Only the Dow made new highs, after our last BOOM warned if imminent new highs, but the overnight futures are higher, allowing the others to follow through at the open. Quadruple expiration will be half way done after the open, leaving only the close to finish the process. However, today is also re-balancing day for several indices, which will make the final hour even more volatile than it normally would be.
Tuesday’s full moon +/- trading day so far capped the herd’s mood, and enthusiasm, even is slight new highs are still in the cards. Dow already reached within 150 points of the 16,350 “ideal” target of this thrust.
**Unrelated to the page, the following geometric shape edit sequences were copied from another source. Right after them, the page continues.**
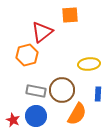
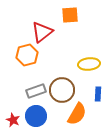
gray rectangle: rotated 30 degrees counterclockwise
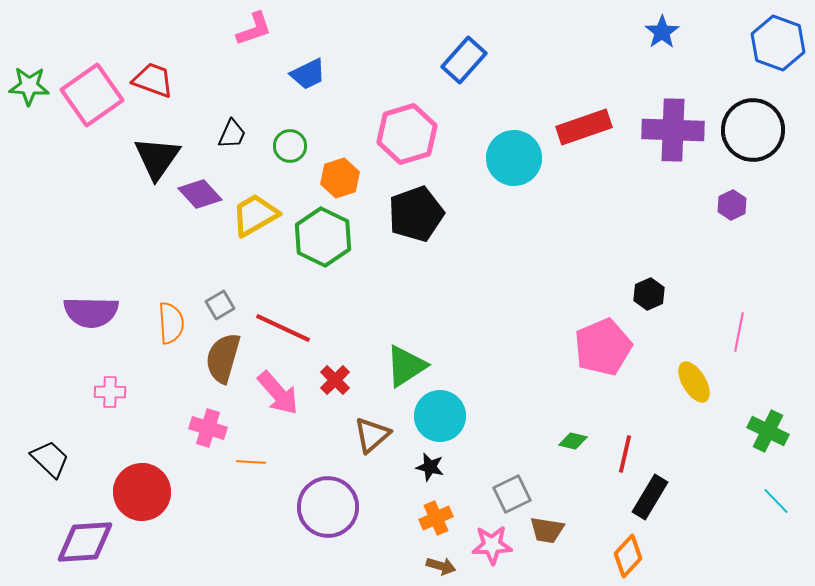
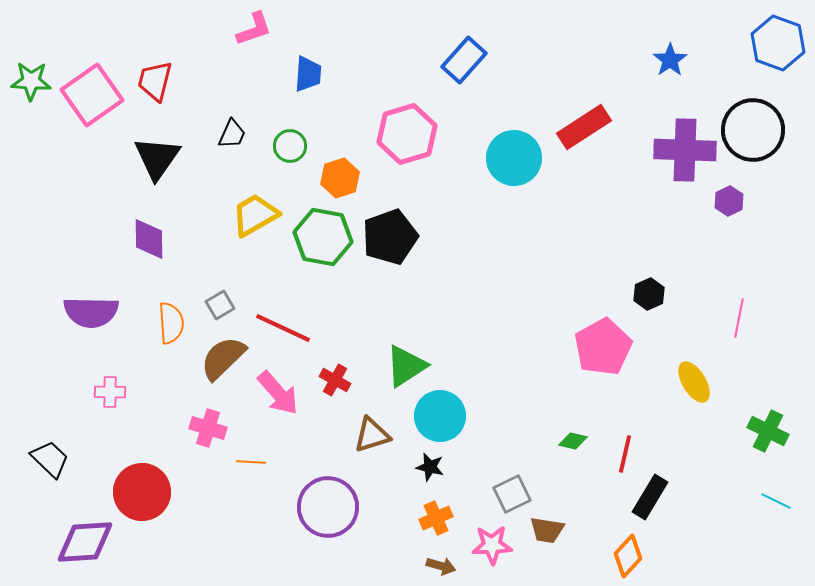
blue star at (662, 32): moved 8 px right, 28 px down
blue trapezoid at (308, 74): rotated 60 degrees counterclockwise
red trapezoid at (153, 80): moved 2 px right, 1 px down; rotated 96 degrees counterclockwise
green star at (29, 86): moved 2 px right, 5 px up
red rectangle at (584, 127): rotated 14 degrees counterclockwise
purple cross at (673, 130): moved 12 px right, 20 px down
purple diamond at (200, 194): moved 51 px left, 45 px down; rotated 42 degrees clockwise
purple hexagon at (732, 205): moved 3 px left, 4 px up
black pentagon at (416, 214): moved 26 px left, 23 px down
green hexagon at (323, 237): rotated 16 degrees counterclockwise
pink line at (739, 332): moved 14 px up
pink pentagon at (603, 347): rotated 6 degrees counterclockwise
brown semicircle at (223, 358): rotated 30 degrees clockwise
red cross at (335, 380): rotated 16 degrees counterclockwise
brown triangle at (372, 435): rotated 24 degrees clockwise
cyan line at (776, 501): rotated 20 degrees counterclockwise
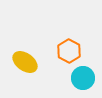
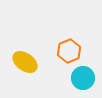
orange hexagon: rotated 10 degrees clockwise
It may squirt up there, dragging the others with it, but Rut may not get above the Nov. peak.
Thursday’s close saw the a/d close at 1.3:1 negative, taking the M.O.’s a bit below the zero line. And, Vix rose a bit after Wednesday’s 22%, one-day crash, which nearly reached the lower BB already. Closing below that BB will set up the opposing short term Spx sell signal to the short term Spx buy signal triggered last week. Then, combined with the Hindenburg Omen, on the clock into mid-April, odds strongly favor several days/weeks of decline. Remember, odds have now moved from random to statistically significant for a 25% market crash, as long as the H.O. is active.
Crude is back to the big resistance around 100 +/-1, but with slightly diverging daily stochs. 104 +/-1 is next resistance, which the rising weekly stochs allow, in what will be labeled as a ‘c’ wave, as DSE illustrated back at the Nov. low near 93.
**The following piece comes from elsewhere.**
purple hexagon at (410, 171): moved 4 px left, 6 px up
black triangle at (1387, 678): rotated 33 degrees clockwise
Metals are lightly higher, but after the slaughter of this week, the pattern doesn’t look complete, and further price probing below 1180 are likely, with 1100 +/-75 likely the coming and best buying opportunity in gold since early ’10, just before the 90% rise into 1900. DSE strongly warns NOT to be short here.
Tbonds are still awaiting the finale of the decline from the ’12 peak near 152, which will likely target the 124 +/-2 zone. Then, a multi month rise back toward 138 +/-2 is probable.
Dollar is still ballistic after the FOMC put the exclamation point on the corrective decline from the Sept. peak. Next, at least 82 is projected, but above 83 points to 85 quickly. Euro’s test of the DSE’s 1.38 resistance target Wednesday, before the massive reversal, likely ended the entire rally off the ’12 low near 1.20; also as DSE forecast back then. Check the archives for June-August ’12 for the actual comments. Next, a decline, lasting years, should be beginning that takes prices below 1.20, toward 1.05 +/-.05, which will stress the European Community to the brink of disbanding.
In ’99/’00, the Dec.-January (February in the Ndx) period was characterized with manic buying, without reason, which led to the greatest reversal/crash since the Great Depression. As if market conditions haven’t been manic enough, with the Fed announcing the reduction of a 5-year historic stimulus program, the few weeks could be crazy. But, like the “if/then” of all parabolic rises (and declines), once complete, there is ALWAYS a return to the point where the parabola began.